Coinbase is expected to report a huge drop in its revenue in the last quarter of 2022 as transactions plummet and crypto prices plummet to record lows.
Coinbase is set to report results for the latest quarter of 2022 after the market closes on Tuesday. wall street analysts expect Compared to the same quarter in 2021, the exchange’s revenue fell by more than 75% to $588.6 million.
In addition, Coinbase is projected to post a loss of $568.1 million in the fourth quarter. In comparison, the exchange reported net income of $840 million in the fourth quarter of 2021 and $177 million in profit for 2020.
The platform is predicted to bring in a total of $235.4 million from subscriptions and services, which is about 40% of its total revenue. In the same quarter of 2021, less than 10% of the company’s total revenue came from these business lines.

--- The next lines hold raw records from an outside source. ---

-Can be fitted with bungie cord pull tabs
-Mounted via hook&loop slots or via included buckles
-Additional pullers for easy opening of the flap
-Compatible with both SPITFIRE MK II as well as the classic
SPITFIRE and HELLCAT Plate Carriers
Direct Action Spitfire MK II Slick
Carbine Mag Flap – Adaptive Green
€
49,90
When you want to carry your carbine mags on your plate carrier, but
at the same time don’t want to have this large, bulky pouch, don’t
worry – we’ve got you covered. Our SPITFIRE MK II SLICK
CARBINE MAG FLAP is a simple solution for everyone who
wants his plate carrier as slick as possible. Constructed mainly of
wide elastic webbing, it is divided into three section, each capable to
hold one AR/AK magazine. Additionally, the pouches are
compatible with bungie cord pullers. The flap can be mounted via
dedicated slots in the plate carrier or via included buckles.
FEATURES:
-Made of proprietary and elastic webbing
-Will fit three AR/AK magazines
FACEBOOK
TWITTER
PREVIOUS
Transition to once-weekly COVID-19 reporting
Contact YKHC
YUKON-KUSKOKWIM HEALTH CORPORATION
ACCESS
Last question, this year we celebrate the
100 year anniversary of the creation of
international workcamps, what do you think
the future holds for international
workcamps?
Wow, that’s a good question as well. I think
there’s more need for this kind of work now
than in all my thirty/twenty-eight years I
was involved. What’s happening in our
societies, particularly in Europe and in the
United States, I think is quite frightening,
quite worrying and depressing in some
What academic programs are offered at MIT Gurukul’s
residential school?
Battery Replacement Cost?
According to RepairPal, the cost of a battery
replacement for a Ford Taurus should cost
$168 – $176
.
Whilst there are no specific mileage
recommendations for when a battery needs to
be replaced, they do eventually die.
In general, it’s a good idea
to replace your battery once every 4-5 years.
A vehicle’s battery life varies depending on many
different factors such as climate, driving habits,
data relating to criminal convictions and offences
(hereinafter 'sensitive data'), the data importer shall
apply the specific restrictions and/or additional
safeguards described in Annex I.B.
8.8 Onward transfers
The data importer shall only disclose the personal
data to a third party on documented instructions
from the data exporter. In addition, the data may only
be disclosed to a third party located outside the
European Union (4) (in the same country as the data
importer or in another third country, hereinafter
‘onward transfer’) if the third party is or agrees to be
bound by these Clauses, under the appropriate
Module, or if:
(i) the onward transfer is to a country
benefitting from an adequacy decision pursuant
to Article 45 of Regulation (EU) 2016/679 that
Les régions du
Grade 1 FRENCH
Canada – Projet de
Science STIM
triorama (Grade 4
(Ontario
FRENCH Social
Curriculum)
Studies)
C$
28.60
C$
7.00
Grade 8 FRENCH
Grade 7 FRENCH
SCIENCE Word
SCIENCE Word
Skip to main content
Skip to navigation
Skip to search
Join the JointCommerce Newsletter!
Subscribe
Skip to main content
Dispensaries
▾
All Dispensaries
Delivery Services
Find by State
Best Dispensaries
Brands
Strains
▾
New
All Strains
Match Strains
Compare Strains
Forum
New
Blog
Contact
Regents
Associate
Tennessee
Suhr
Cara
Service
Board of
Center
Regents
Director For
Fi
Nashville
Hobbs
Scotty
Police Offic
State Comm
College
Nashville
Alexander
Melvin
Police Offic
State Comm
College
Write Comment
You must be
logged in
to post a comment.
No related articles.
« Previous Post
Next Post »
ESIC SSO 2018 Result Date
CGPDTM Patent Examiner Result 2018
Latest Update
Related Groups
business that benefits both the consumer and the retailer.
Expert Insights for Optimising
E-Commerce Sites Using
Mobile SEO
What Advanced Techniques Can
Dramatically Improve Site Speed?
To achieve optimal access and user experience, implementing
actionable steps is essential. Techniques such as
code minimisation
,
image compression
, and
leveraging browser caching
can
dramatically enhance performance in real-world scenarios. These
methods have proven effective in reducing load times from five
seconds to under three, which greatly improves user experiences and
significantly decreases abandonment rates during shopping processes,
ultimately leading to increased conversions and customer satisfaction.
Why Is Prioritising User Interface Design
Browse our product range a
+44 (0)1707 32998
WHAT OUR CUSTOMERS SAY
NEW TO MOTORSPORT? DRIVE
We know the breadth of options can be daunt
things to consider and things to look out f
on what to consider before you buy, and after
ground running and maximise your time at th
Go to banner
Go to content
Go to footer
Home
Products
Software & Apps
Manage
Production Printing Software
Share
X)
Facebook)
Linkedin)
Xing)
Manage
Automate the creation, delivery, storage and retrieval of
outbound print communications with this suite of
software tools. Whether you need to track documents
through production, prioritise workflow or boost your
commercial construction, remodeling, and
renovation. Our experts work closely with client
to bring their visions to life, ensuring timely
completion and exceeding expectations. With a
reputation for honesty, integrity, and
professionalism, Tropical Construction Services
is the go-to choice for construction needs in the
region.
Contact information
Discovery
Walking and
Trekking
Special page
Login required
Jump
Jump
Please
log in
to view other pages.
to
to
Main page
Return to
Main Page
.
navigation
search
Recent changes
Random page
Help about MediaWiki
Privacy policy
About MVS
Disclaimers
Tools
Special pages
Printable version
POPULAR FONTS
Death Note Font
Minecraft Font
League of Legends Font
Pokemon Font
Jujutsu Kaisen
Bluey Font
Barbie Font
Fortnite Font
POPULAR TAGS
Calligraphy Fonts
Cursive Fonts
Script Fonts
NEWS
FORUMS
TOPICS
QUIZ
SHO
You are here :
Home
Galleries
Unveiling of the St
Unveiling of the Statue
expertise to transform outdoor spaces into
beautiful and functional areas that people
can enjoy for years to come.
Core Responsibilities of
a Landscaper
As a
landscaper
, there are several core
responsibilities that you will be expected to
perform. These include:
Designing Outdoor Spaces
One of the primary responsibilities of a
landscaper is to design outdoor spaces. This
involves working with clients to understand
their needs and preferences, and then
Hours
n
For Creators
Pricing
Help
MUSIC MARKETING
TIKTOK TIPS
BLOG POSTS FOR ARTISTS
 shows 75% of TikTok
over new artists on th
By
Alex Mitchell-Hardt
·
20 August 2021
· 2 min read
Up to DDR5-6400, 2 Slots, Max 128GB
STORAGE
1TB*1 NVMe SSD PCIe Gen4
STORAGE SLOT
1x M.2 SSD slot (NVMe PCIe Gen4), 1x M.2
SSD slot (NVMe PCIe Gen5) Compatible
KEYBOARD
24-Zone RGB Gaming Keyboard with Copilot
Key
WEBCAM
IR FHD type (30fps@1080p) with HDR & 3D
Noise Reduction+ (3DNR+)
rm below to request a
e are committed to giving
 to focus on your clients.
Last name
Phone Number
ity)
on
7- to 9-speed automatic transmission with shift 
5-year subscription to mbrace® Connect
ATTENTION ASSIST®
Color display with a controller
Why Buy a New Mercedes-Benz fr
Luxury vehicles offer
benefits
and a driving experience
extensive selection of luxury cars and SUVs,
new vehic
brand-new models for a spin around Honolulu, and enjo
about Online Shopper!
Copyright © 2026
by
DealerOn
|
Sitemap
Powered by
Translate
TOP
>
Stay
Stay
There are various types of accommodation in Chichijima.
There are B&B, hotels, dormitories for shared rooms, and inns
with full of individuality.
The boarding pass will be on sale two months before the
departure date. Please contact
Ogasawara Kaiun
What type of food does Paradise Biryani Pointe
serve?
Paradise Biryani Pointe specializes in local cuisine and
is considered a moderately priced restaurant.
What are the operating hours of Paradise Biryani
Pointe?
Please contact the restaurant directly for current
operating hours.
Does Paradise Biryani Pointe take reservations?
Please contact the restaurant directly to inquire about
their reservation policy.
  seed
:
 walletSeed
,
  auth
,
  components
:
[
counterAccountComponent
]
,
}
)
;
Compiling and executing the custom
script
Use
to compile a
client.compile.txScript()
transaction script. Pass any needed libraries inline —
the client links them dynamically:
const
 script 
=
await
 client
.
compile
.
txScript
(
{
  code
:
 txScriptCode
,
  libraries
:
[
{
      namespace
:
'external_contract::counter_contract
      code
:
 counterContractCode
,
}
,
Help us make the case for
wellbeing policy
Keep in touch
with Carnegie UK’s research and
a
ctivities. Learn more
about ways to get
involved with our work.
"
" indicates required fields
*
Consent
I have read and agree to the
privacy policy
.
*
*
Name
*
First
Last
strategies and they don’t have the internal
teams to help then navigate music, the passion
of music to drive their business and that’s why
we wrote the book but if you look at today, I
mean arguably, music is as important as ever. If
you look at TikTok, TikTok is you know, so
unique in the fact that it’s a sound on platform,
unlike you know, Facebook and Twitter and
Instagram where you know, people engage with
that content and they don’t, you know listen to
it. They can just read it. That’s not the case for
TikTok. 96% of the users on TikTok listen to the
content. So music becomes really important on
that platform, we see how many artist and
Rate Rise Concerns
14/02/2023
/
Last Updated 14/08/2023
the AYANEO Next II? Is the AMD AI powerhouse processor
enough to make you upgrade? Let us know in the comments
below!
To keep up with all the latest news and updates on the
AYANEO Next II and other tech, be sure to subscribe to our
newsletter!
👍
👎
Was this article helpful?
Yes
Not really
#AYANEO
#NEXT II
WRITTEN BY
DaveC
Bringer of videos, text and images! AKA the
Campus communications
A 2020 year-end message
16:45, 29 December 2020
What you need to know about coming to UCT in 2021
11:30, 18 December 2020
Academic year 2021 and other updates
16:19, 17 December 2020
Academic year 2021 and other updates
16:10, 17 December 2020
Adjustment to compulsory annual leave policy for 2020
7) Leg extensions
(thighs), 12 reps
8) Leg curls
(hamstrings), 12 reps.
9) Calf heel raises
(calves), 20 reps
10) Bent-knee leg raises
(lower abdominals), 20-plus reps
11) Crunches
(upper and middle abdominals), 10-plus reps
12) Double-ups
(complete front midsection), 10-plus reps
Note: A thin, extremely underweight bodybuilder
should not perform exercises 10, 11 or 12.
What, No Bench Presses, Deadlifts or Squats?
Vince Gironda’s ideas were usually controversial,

Similarly, Coinbase’s total assets are expected to be $88.8 billion, the lowest amount in more than two years. The decline has been largely attributed to eroding user confidence in centralized crypto platforms, along with a drop in crypto prices following an unprecedented decline. The Fall of FTXOnce the third largest exchange in the world.
Analysts at JP Morgan and investment banking firm DA Davidson have downgraded Coinbase stock bye to neutralArguing that regulatory pressure is “just getting started.”
It comes in the form of S&P Global, one of the largest credit rating providers in the past. downgrade The crypto exchange’s debt has been upgraded from a status “BBB” to “BB-,” moving it from “investment grade” to “speculative grade” earlier this year.
Chris Brendler, an analyst at DA Davidson, claimed that while Coinbase could benefit from a clearer regulatory framework, the exchange faces a rocky road in the short term. He reportedly said in Thursday’s note:
“While we still agree to [Coinbase] improved management approach [regulatory] Should clarity and a level playing field ultimately prove to be good for both Coinbase and the sector, the near-term path looks increasingly treacherous.
Coinbase shares also rallied to start 2023 amid a rally in crypto prices. The company’s stock is up 82.55% year-to-date. However, over the past year, the stock has lost nearly two-thirds of its value.
How the regulatory clampdown could affect Coinbase’s revenue streams
Coin custody, stablecoins, and staking are the three key businesses Coinbase is counting on to help jump-start its growth, according to Bloomberg. reports, However, all these sectors have come under regulatory scrutiny of late.
Last week, SEC Signed an agreement with crypto exchange Kraken Stop offering staking services or programs to customers in the country and pay $30 million to settle allegations that it “failed to register the offering and sale of its cryptoasset staking-as-a-service program”, which the commission qualified as securities.
Following the move, Coinbase CEO Brian Armstrong Said The exchange’s crypto-staking services are not securities, adding that it is prepared to defend it in court. This should not come as a surprise as the exchange derives around 3% of its total revenue from staking fees.
Coinbase also receives revenue from the stablecoin USDC. However, with SEC clamping down On Paxos, the crypto firm that issued Binance’s stablecoin Binance USD (BUSD), Coinbase’s USDC may also run into trouble.